What Makes a Movie Good

First and foremost, it’s the story which makes a movie good. Does the story make sense? Is it believable? Even if it is sci-fi, is it believable within the context of the world they have created? Is it logical?

Second, can you get lost in the movie? For 90 minutes or two hours do you feel like you have been whisked away to some other place? Are you getting to witness another place and or time as a silent observer? When the movie is over do you feel like you are transported back into the theater seat (or couch)?

Thirdly, the acting must be believable. Do the people feel like they are real? Are they moving and talking like they would in real life? A great actor is one in which you never for a second think that they are acting.

Fourth is style and setting. It is my belief that these aren’t as important as the first three because a good movie can literally just be a still camera shooting the action and dialogue. It can be black & white. As long as what is happening feels real, is interesting and makes sense. But when the film has a certain style and a great setting it is definitely a bonus (see Drive -2011). Too much style can be poison though. Too much fake shaky-camera work can be overly distracting (see any of the early Bourne movies.
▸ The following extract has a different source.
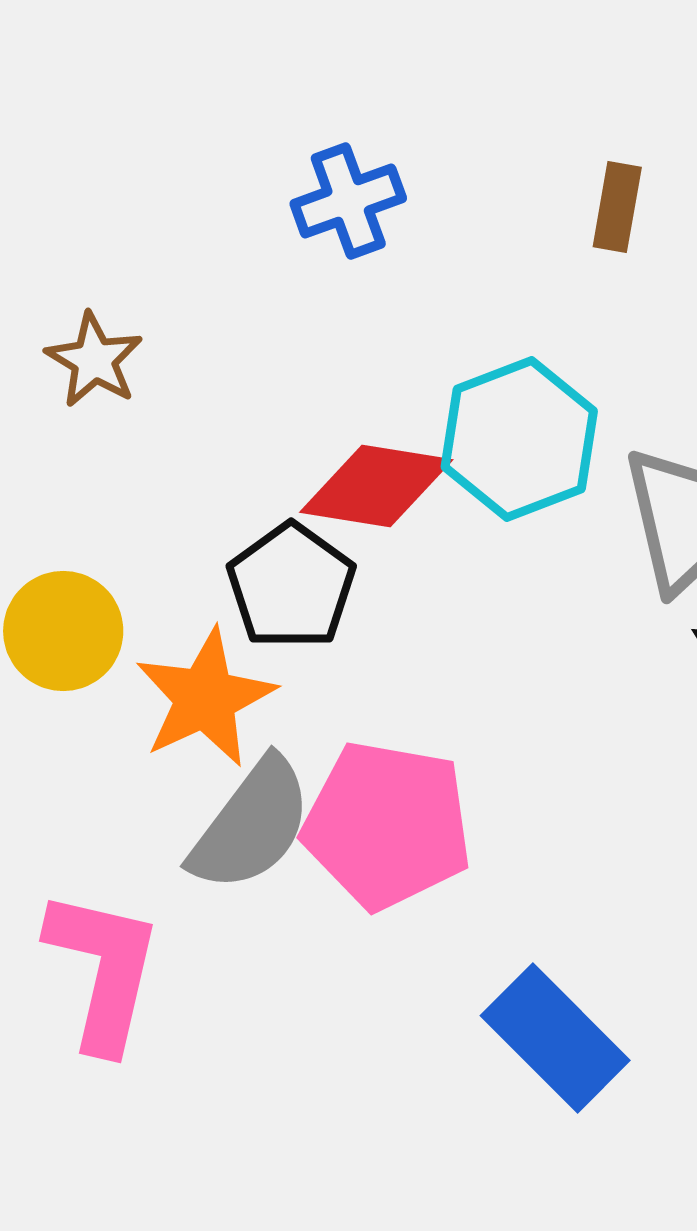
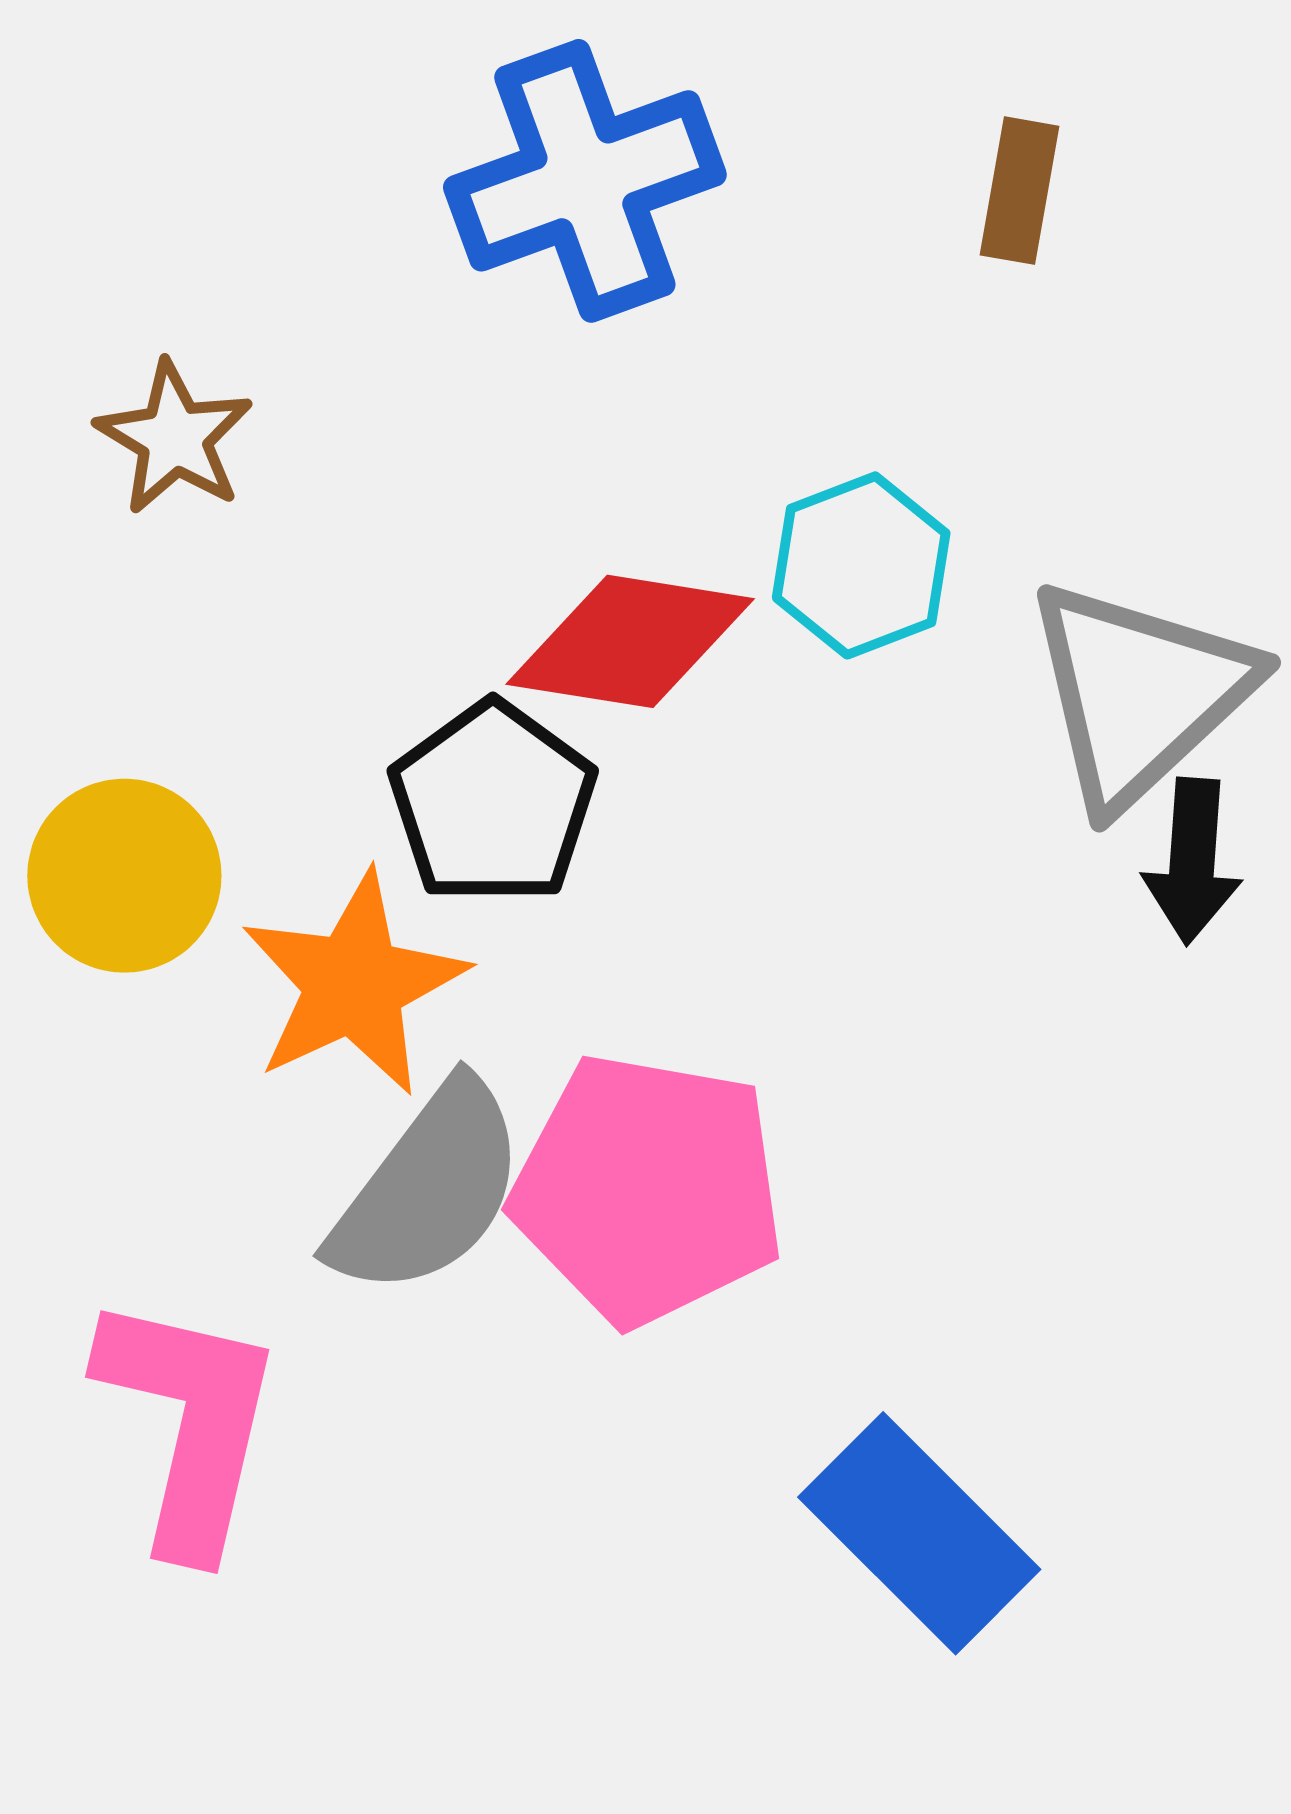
blue cross: (348, 201) -> (585, 181), size x1.5
cyan hexagon: (519, 439) -> (861, 565), size x0.7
Fifth is editing. Editing is so important. Is the film bloated? Is there a three hour movie that should have been cut to two? Do the cuts make sense? Do you feel like they smash you into the next scene or does the transition feel natural? Sometimes the director or producers won’t allow an editor to do the right thing. Films like The Last Samurai or There Will be Blood, where the entire last act should have been trimmed come to mind. These are good movies that would have been even better had they been cut down. Some of Tarantino’s most recent works feel bloviated. Hateful Eight & Django Unchained come to mind. And if he lopped off the silly killing Hitler sequence in Inglorious Basterds and carving letters into Nazi’s foreheads at the end, the movie probably would have been taken more seriously. Trim the fat. Get rid of the superfluous.
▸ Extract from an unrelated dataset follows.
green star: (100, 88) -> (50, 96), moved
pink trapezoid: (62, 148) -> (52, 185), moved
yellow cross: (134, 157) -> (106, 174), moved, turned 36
My favorite movie, Apocalypse Now was best in its original theatrical Release version. They have since added back deleted scenes and re-released it as “Redux”. Those added scenes really knock that movie down and I refuse to even acknowledge them. There is a part in “Hearts of Darkness: The Making of Apocalypse Now” documentary where F.F. Coppola gets really angry at “The French Scene” and yells that the scene is being cut from the movie and that no one is ever to speak of the French scene again. Well guess what? He was right. It’s terrible. And guess what else? They added it back to the movie in the “Redux”. F.F. Coppola is one of, if not the greatest film director in history, yet he hasn’t produced anything good in decades. He lost his edge. His hunger. He has gotten so bad that he is even ruining masterpieces from his early career, like the aforementioned Redux debacle. Godfather III was awful. And even his offspring are making garbage. Lost in Translation was unwatchable in my opinion.
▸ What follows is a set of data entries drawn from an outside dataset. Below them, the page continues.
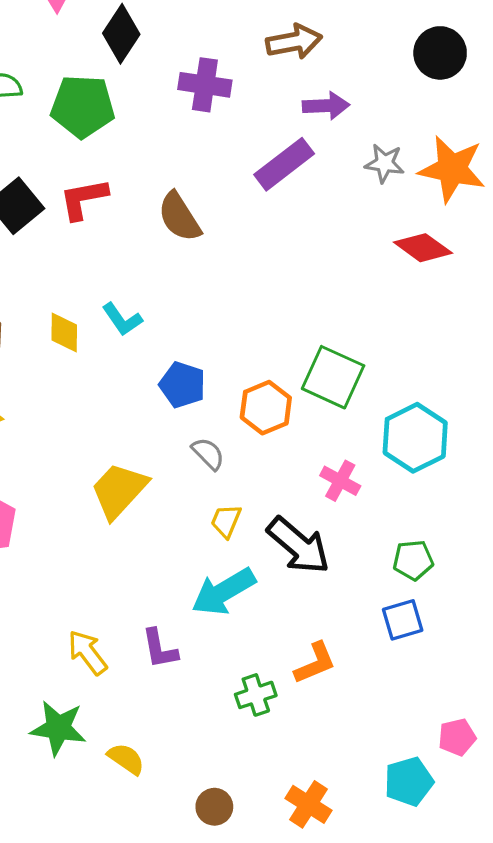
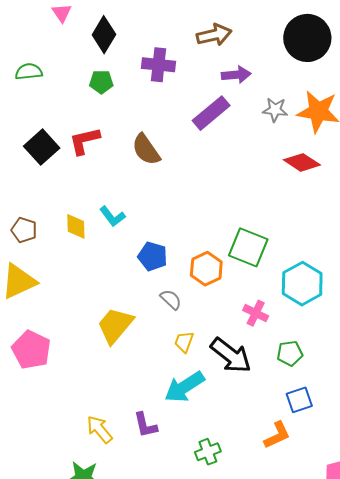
black circle: (440, 53) -> (307, 38), size x1.4
green pentagon: (83, 106) -> (101, 82), moved, size x0.6
green pentagon: (413, 560) -> (290, 353), moved
orange L-shape: (315, 663) -> (277, 435), moved

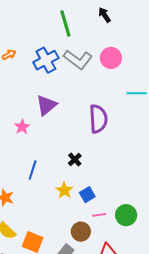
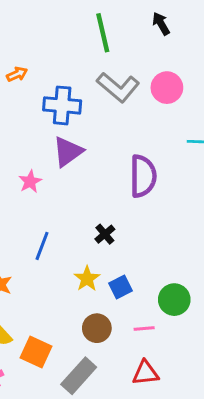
blue cross: (46, 60) -> (62, 105), moved, turned 30
pink line: (99, 215) -> (144, 329), moved
green circle: (126, 215) -> (174, 300), moved
brown circle: (81, 232) -> (97, 328), moved

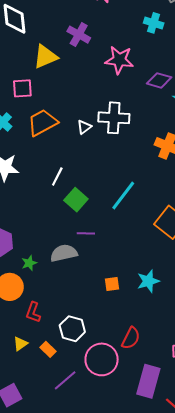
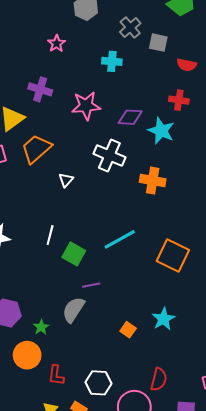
white cross: (114, 118) -> (109, 156), moved, turned 32
orange trapezoid: (42, 123) -> (36, 149), moved
cyan line: (123, 195) -> (120, 239), turned 36
gray semicircle: (64, 253) -> (73, 310), turned -32
orange square: (112, 284) -> (128, 330), turned -35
Some movies are being filmed as they are actually finishing writing the story. Die Hard is one of these movies. And though this is usually a recipe for disaster, that movie ended up being very good. The sequels are pretty bad however.

Music isn’t as important to me. It can really add to the movie or it can distract somewhat but it definitely does not make or break the movie. Some people felt the soundtrack to Interstellar was terrible and distracted from the film. I can honestly say that a movie score has never ruined a good movie. There are actually bad movies with fantastic soundtracks, Hannibal (2001) for instance. But it didn’t help it in the ratings department. That movie sucked.

Basically, if you have a great story, believable actors and a decent editor, you can make a good film.